Знаешь, как это сложно — нажать на курок?
Этот мир так хорош за секунду до взрыва…
Ты вчера невзначай потерял свою тень,
И сегодня не ты, а она гостит у меня.
Мы чуть-чуть поиграем здесь, в темноте —
Пистолет, я и тень…
Попытайся понять.
Fleur — Русская рулетка
Бежали они долго, бежали они быстро, все еще слыша, как внутри их голов, как внутри их ушей и сердец разрывается рыдающий похоронный хор белых голосов, закутанных в запахи последних в году переспелых пожаров с привкусом спринцованного железом угля и снятых с алычового дерева жженных червивых яблок.

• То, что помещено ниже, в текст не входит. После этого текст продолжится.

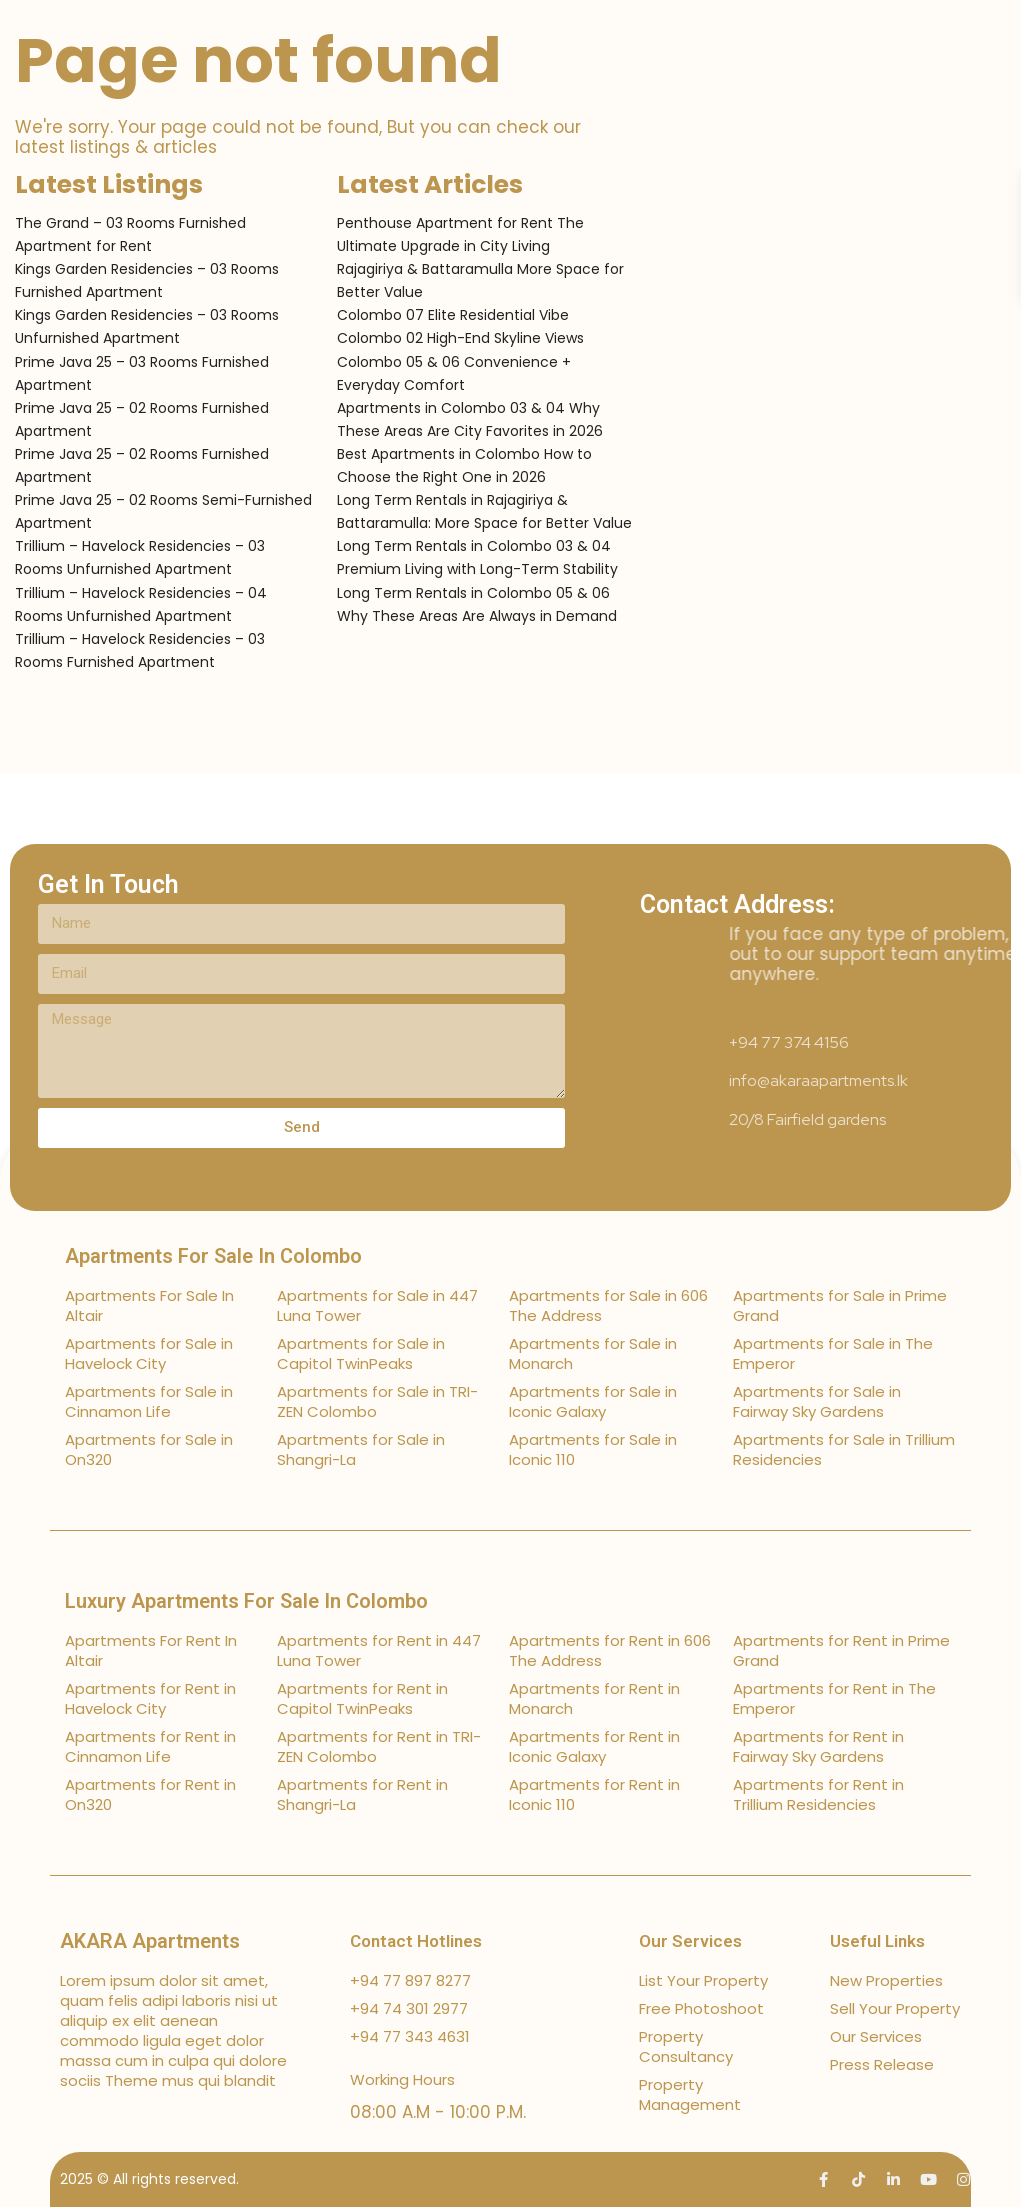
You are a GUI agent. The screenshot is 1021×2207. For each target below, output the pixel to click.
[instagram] (963, 2179)
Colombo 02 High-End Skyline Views (460, 338)
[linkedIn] (893, 2179)
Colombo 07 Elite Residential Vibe (453, 315)
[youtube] (928, 2179)
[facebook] (823, 2179)
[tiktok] (858, 2179)
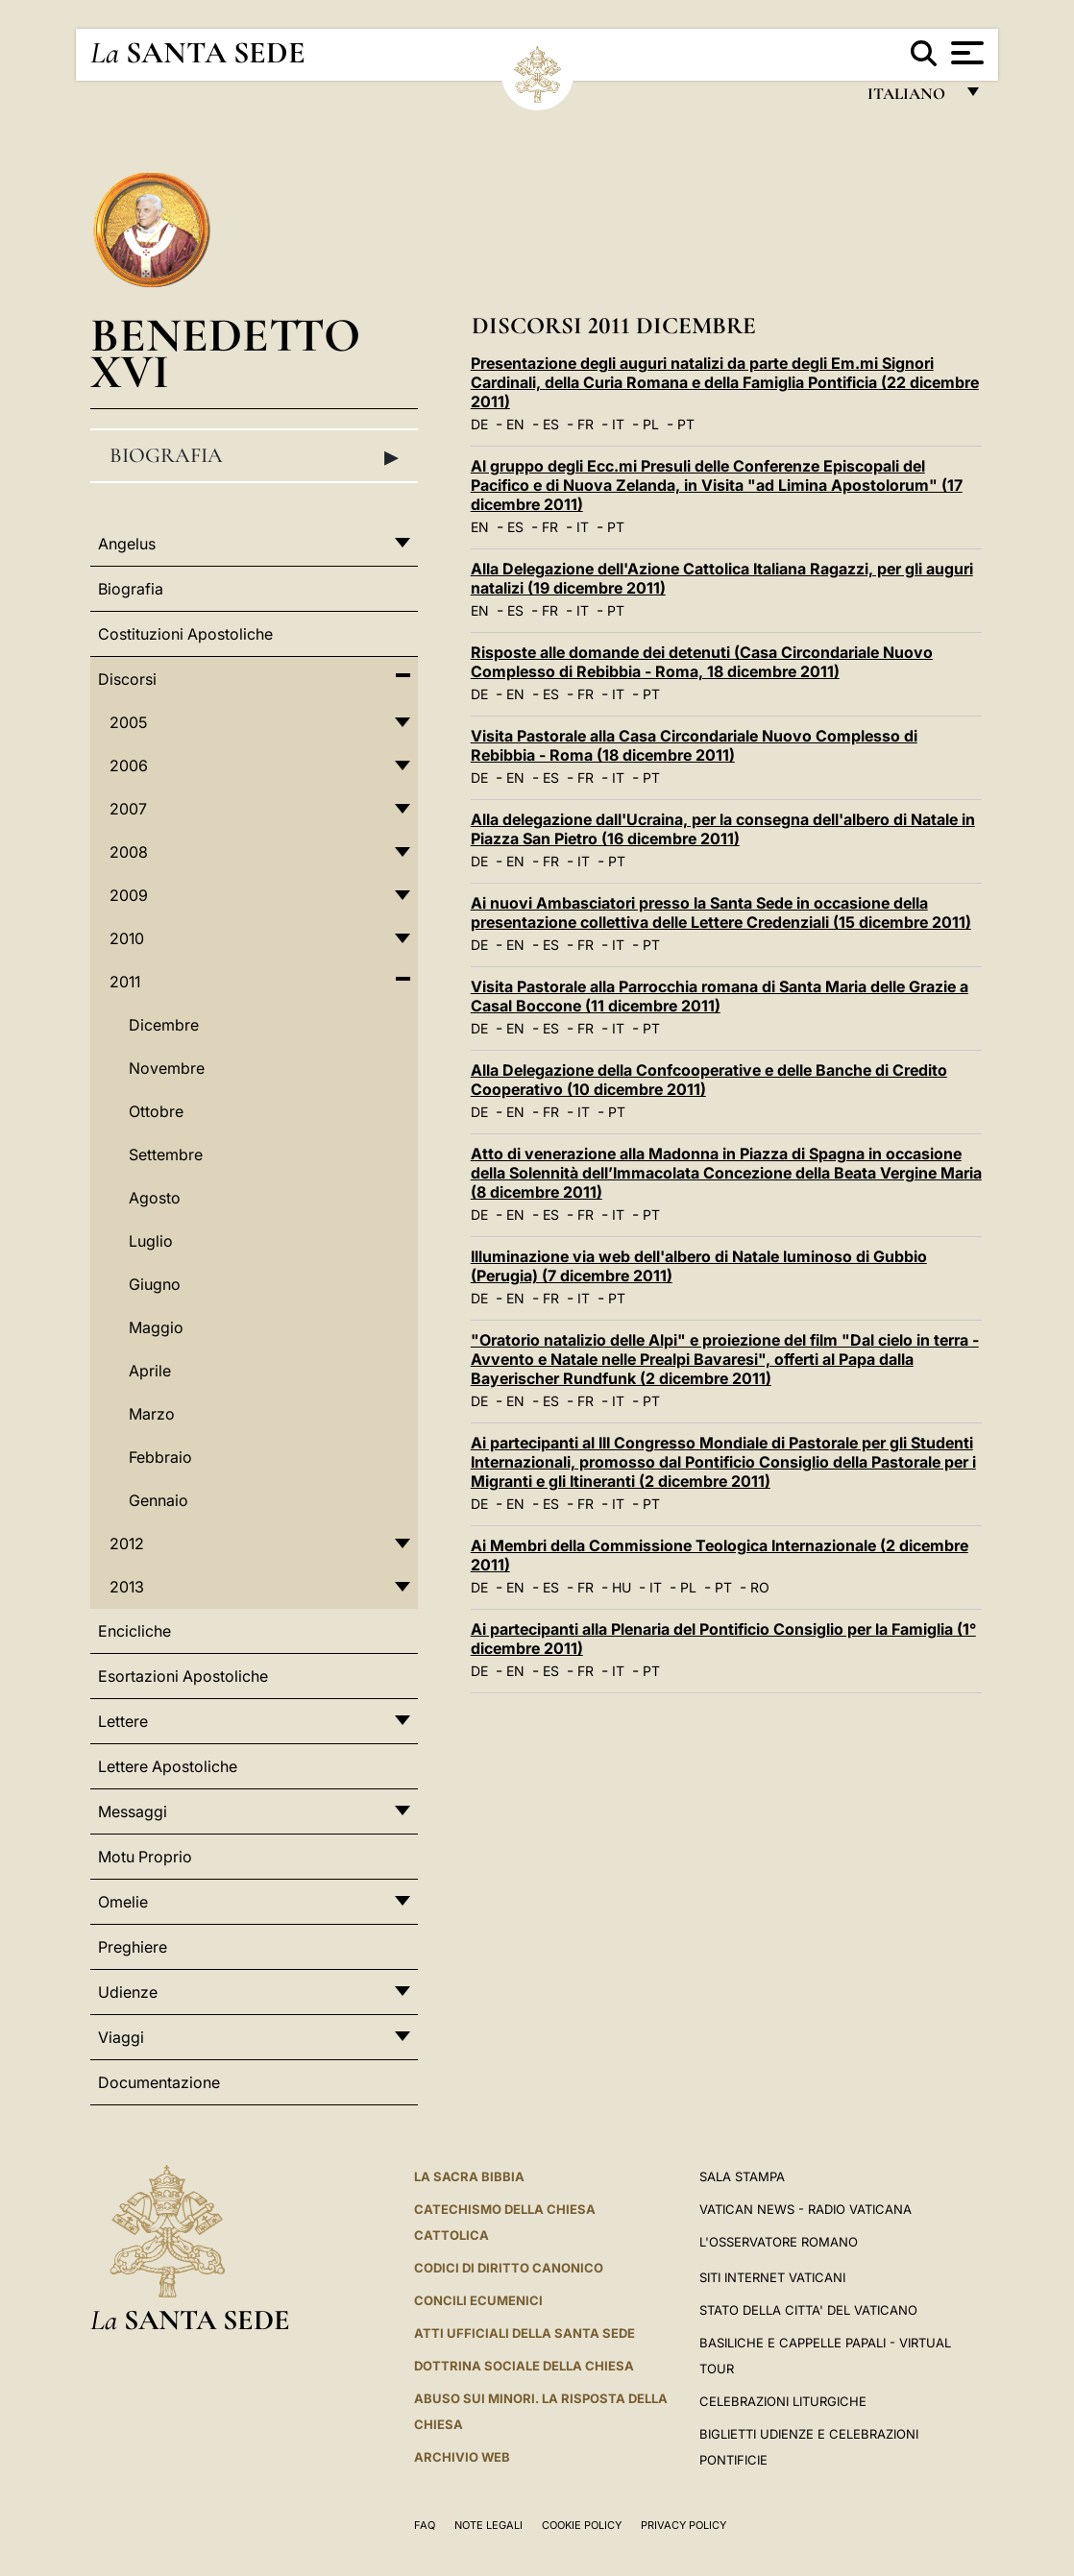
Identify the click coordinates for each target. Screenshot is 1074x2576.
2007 (128, 808)
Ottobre (156, 1111)
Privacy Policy (683, 2525)
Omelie (123, 1901)
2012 (127, 1543)
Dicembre (164, 1024)
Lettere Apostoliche (167, 1766)
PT (686, 424)
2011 (125, 981)
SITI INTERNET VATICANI (772, 2277)
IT (618, 424)
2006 (129, 765)
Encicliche (134, 1630)
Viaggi (121, 2037)
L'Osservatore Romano (778, 2241)
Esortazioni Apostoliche (183, 1676)
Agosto (155, 1197)
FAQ (424, 2525)
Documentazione (159, 2082)
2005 (128, 722)
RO (759, 1587)
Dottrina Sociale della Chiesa (524, 2365)
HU (621, 1587)
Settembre (166, 1154)
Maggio (156, 1327)
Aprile (150, 1370)
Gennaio (158, 1500)
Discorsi (127, 679)
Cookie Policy (582, 2525)
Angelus (127, 543)
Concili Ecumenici (478, 2300)
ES (551, 424)
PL (651, 424)
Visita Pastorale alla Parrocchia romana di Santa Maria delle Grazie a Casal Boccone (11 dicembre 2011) (719, 996)
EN (515, 424)
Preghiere (132, 1946)
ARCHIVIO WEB (462, 2457)
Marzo (152, 1413)
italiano (910, 98)
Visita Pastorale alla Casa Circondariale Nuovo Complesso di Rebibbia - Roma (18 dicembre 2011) (694, 745)
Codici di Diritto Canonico (508, 2267)
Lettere (123, 1721)
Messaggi (132, 1811)
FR (585, 424)
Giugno (155, 1284)
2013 (127, 1586)
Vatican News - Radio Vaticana (805, 2209)
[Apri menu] (965, 52)
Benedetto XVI (225, 353)
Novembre (167, 1068)
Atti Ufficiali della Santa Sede (524, 2333)
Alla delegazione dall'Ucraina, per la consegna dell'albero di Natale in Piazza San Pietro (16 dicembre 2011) (723, 829)
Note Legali (488, 2525)
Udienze (128, 1992)
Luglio (151, 1241)
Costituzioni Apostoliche (185, 634)
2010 (127, 938)
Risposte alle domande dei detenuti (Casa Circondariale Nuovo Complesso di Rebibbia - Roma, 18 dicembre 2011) (702, 662)
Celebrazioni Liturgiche (783, 2401)
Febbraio (160, 1457)
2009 (129, 895)
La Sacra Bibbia (469, 2176)
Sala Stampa (742, 2176)
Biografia (254, 456)
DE (479, 424)
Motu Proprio (145, 1856)
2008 (129, 852)
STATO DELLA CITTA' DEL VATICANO (808, 2310)
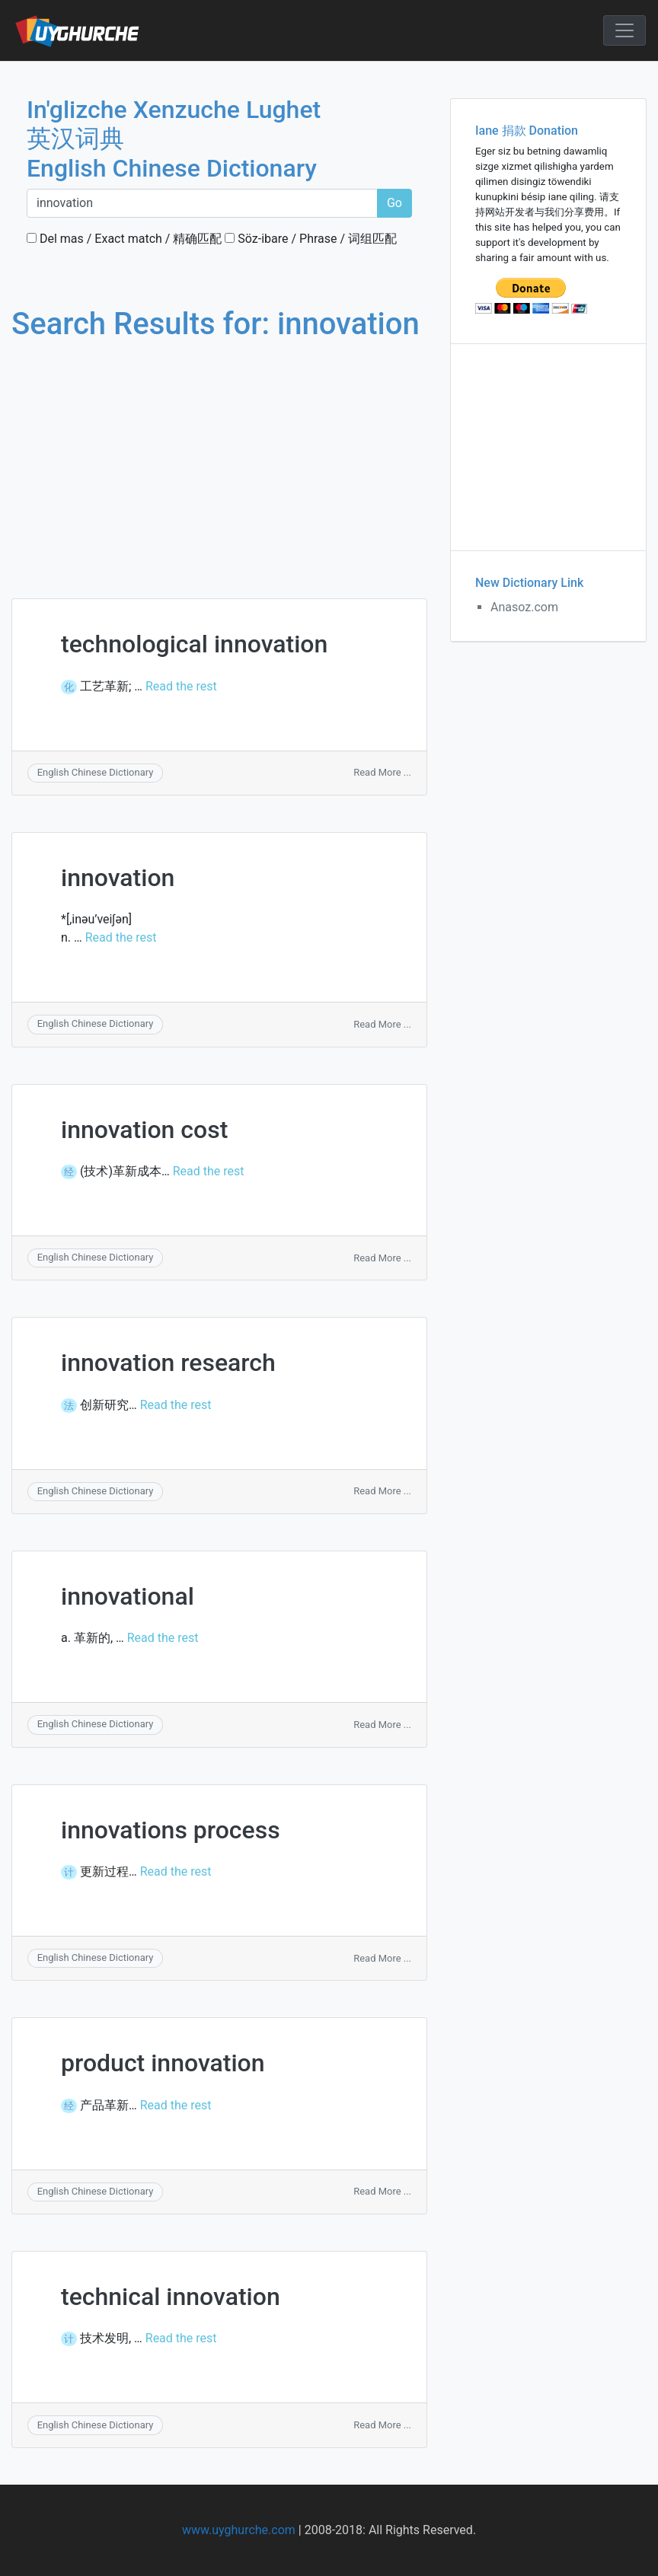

У Уэльса кровоточила проткнутая каменным осколком нога, оставляя на белом заговоренные алые росчерки, у Уэльса пестрила теми же алыми ягодами раздавленного боярышника голова с обесцвеченной кожей, и губы казались перемазанными в сладком снегиревом соку, отражаясь красными мазками в диких, широко распахнутых стекляшках-глазах.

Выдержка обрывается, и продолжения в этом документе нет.